Nimrod is so lauded that it might be assumed that he would be featured prominently throughout the Bible as well as extra-biblical sources. This is simply not the case. The potentate’s name appears only four times in the Biblical text: twice in the Table of Nations, in another genealogy in I Chronicles and in Micah which refers to northern Mesopotamia/Assyria as the “land of Nimrod” (Genesis 10:8, 9; I Chronicles 1:10; Micah 5:6).
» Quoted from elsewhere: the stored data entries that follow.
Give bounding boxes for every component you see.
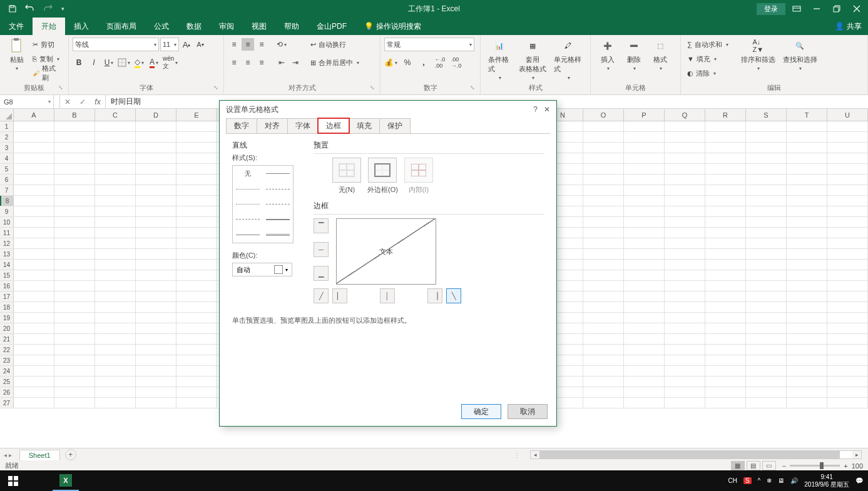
dialog-close-icon[interactable]: ✕	[544, 105, 550, 114]
format-cells-button[interactable]: ⬚格式	[647, 36, 673, 73]
border-diag-up-button[interactable]: ╱	[314, 288, 329, 303]
tab-insert[interactable]: 插入	[65, 18, 98, 35]
align-left-icon[interactable]: ≡	[228, 56, 240, 69]
ribbon-options-icon[interactable]	[788, 1, 805, 16]
col-header[interactable]: C	[95, 109, 136, 121]
sheet-nav[interactable]: ◂ ▸	[0, 452, 16, 458]
row-header[interactable]: 25	[0, 377, 14, 387]
network-icon[interactable]: 🖥	[778, 477, 784, 484]
line-opt[interactable]	[263, 166, 293, 181]
row-header[interactable]: 23	[0, 355, 14, 365]
align-middle-icon[interactable]: ≡	[242, 38, 254, 51]
line-style-picker[interactable]: 无	[232, 165, 294, 243]
dialog-titlebar[interactable]: 设置单元格格式 ? ✕	[220, 101, 556, 118]
tab-home[interactable]: 开始	[33, 18, 65, 35]
row-header[interactable]: 24	[0, 366, 14, 376]
tab-view[interactable]: 视图	[243, 18, 275, 35]
col-header[interactable]: S	[746, 109, 787, 121]
tab-layout[interactable]: 页面布局	[98, 18, 145, 35]
taskbar-excel[interactable]: X	[53, 470, 79, 491]
tab-data[interactable]: 数据	[178, 18, 210, 35]
border-right-button[interactable]: ▕	[427, 288, 442, 303]
conditional-format-button[interactable]: 📊条件格式	[484, 36, 515, 82]
border-left-button[interactable]: ▏	[332, 288, 347, 303]
scroll-right-icon[interactable]: ▸	[852, 451, 861, 458]
row-header[interactable]: 17	[0, 291, 14, 301]
row-header[interactable]: 20	[0, 323, 14, 333]
italic-button[interactable]: I	[88, 56, 100, 69]
dlg-tab-border[interactable]: 边框	[318, 118, 349, 133]
font-color-button[interactable]: A	[148, 56, 160, 69]
line-opt[interactable]	[263, 197, 293, 211]
tray-chevron-icon[interactable]: ^	[758, 477, 761, 484]
cell-style-button[interactable]: 🖍单元格样式	[550, 36, 586, 82]
border-top-button[interactable]: ▔	[314, 218, 329, 233]
row-header[interactable]: 8	[0, 196, 14, 206]
tab-file[interactable]: 文件	[0, 18, 33, 35]
row-header[interactable]: 2	[0, 132, 14, 142]
comma-button[interactable]: ,	[417, 56, 430, 69]
font-name-combo[interactable]: 等线▾	[73, 38, 159, 51]
border-bottom-button[interactable]: ▁	[314, 266, 329, 281]
merge-button[interactable]: ⊞合并后居中	[308, 56, 362, 69]
dialog-help-icon[interactable]: ?	[533, 105, 538, 114]
dlg-tab-align[interactable]: 对齐	[257, 118, 288, 133]
close-icon[interactable]	[848, 1, 865, 16]
launcher-icon[interactable]: ⤡	[213, 84, 218, 91]
fill-button[interactable]: ▼填充	[685, 52, 731, 66]
line-opt[interactable]	[233, 228, 263, 242]
split-handle[interactable]: ⋮	[514, 452, 520, 458]
row-header[interactable]: 6	[0, 175, 14, 185]
col-header[interactable]: R	[705, 109, 746, 121]
align-bottom-icon[interactable]: ≡	[255, 38, 268, 51]
find-select-button[interactable]: 🔍查找和选择	[779, 36, 821, 73]
col-header[interactable]: Q	[665, 109, 705, 121]
row-header[interactable]: 19	[0, 313, 14, 323]
border-diag-down-button[interactable]: ╲	[446, 288, 461, 303]
align-top-icon[interactable]: ≡	[228, 38, 240, 51]
ime-sogou-icon[interactable]: S	[743, 477, 752, 484]
ok-button[interactable]: 确定	[461, 404, 501, 419]
sort-filter-button[interactable]: A↓Z▼排序和筛选	[737, 36, 779, 73]
share-button[interactable]: 👤共享	[829, 18, 868, 35]
border-vmid-button[interactable]: │	[380, 288, 395, 303]
delete-cells-button[interactable]: ➖删除	[621, 36, 647, 73]
qat-customize-icon[interactable]: ▾	[59, 6, 67, 12]
clock[interactable]: 9:41 2019/9/6 星期五	[804, 473, 849, 488]
bold-button[interactable]: B	[73, 56, 85, 69]
underline-button[interactable]: U	[103, 56, 115, 69]
tab-help[interactable]: 帮助	[275, 18, 308, 35]
orientation-button[interactable]: ⟲	[275, 38, 288, 51]
row-header[interactable]: 26	[0, 387, 14, 397]
tray-app-icon[interactable]: ❄	[767, 477, 772, 484]
save-icon[interactable]	[6, 3, 19, 15]
login-button[interactable]: 登录	[757, 3, 785, 15]
line-opt[interactable]	[263, 181, 293, 196]
font-size-combo[interactable]: 11▾	[160, 38, 179, 51]
row-header[interactable]: 7	[0, 185, 14, 195]
scroll-thumb[interactable]	[539, 451, 840, 458]
sheet-tab[interactable]: Sheet1	[19, 450, 60, 460]
tab-tellme[interactable]: 💡操作说明搜索	[355, 18, 430, 35]
line-none[interactable]: 无	[233, 166, 263, 181]
confirm-edit-icon[interactable]: ✓	[75, 98, 90, 106]
decrease-font-icon[interactable]: A▾	[194, 38, 207, 51]
format-painter-button[interactable]: 🖌格式刷	[30, 66, 64, 80]
scroll-left-icon[interactable]: ◂	[531, 451, 539, 458]
taskview-button[interactable]	[26, 470, 53, 491]
paste-button[interactable]: 粘贴 ▾	[4, 36, 30, 73]
col-header[interactable]: E	[176, 109, 217, 121]
row-header[interactable]: 9	[0, 206, 14, 216]
zoom-in-button[interactable]: +	[844, 462, 847, 470]
decrease-decimal-icon[interactable]: .00→.0	[450, 56, 462, 69]
line-opt[interactable]	[263, 212, 293, 226]
row-header[interactable]: 13	[0, 249, 14, 259]
zoom-slider[interactable]	[790, 465, 840, 467]
dlg-tab-fill[interactable]: 填充	[349, 118, 380, 133]
row-header[interactable]: 21	[0, 334, 14, 344]
row-header[interactable]: 4	[0, 153, 14, 163]
tab-pdf[interactable]: 金山PDF	[308, 18, 355, 35]
row-header[interactable]: 12	[0, 238, 14, 248]
align-center-icon[interactable]: ≡	[242, 56, 254, 69]
table-format-button[interactable]: ▦套用 表格格式	[515, 36, 550, 82]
More surprisingly, Nimrod is evidently unknown elsewhere in ancient literature. To bridge the gap between Scripture and history, many have conjectured as to which known luminary could correspond to Nimrod. Ironically, commentators have spent a great deal of time trying to identify the most famous man of his time. Humans, deities, demigods, an archetypical ideal (as opposed to real person) and a composite character have all been suggested.

Claus Westermann (1909-2000) surveys the usual suspects:

Benno Jacob [1862-1945] gives a detailed account of the explanations offered for the name Nimrod and concludes: “But there is no sign at all of a Nimrod or similar name.” Likewise John Skinner [1851-1925] and others, and the situation has not changed despite more recent attempts. The name is linked with Marduk, the tutelary god of Babylon (A.H. Sayce [1846-1938], Julius Wellhausen [1844-1918]); with Nuzi-Maruttash, a king of the Kassite dynasty (Paul Haupt [1858-1926], H.V. Hilprecht [1859-1925]); as nu-marad (man from Marad) with the middle Babylonian city Marad (Franz Delitzsch [1830-1890]); with the constellation Orion, who appears as a mighty hunter in Greece and later as a hunter translated to the sky; in Syriac the constellation is known as gabbār; with Amen-Hotep III (1411-1375) who is called neb-ma-re, in the Amarna letters Nimmuri (Kurt Sethe [1869-1934]); with Gilgamesh, who is described as gibbōr in the epic, and presented as a hunter in sculpture (so many interpreters); with the Babylonian god of war and hunt Ninurta (Heinrich Zimmern [1862-1931], KBL); more recently (E.A. Speiser [1902-1965], Eretz-Israel V[1958] 32-45) with Yukulti-Ninurta I, of the 13th century, the first Assyrian master of Babylon; as Ninos a figure of Greek story. (Westermann, Genesis 1-11: A Continental Commentary, 515)
Joseph Blenkinsopp (b. 1927) updates:
The list of candidates includes Sargon, founder of the dynasty of Akkad in the late third millennium BC (Yigal Levin [b. 1963] 2002); Tikulti-Ninurta I (ca. 1244-1208 BC), a great builder who was the first Assyrian ruler to conquer Babylon (E.A. Speiser [1902-1965] 1958; 1964: 72-73), Ashurnasirpal II (878-707 BC), who made Calah (Kalhu, now Nimrud, on the east bank of the Tigris south-east of Mosul) his capital; and Sargon II (721-705 BC), whose new capital at Dur Sharrukin (Khorsabad) was abandoned after his death (Christoph Uehlinger [b. 1958] 2003; Arie van der Kooij [b. 1945] 2006). To these we may add Ashurbanipal (668-627 BC), last significant ruler in the long succession of Assyrian kings, in spite of the fact that “the beginning of his kingdom’ was Assyria not Babylon. (Blenkinsopp, Creation, Un-creation, Re-creation: A discursive commentary on Genesis 1-11, 161-162)
Each suggestion has its limitations and there is no consensus among scholars.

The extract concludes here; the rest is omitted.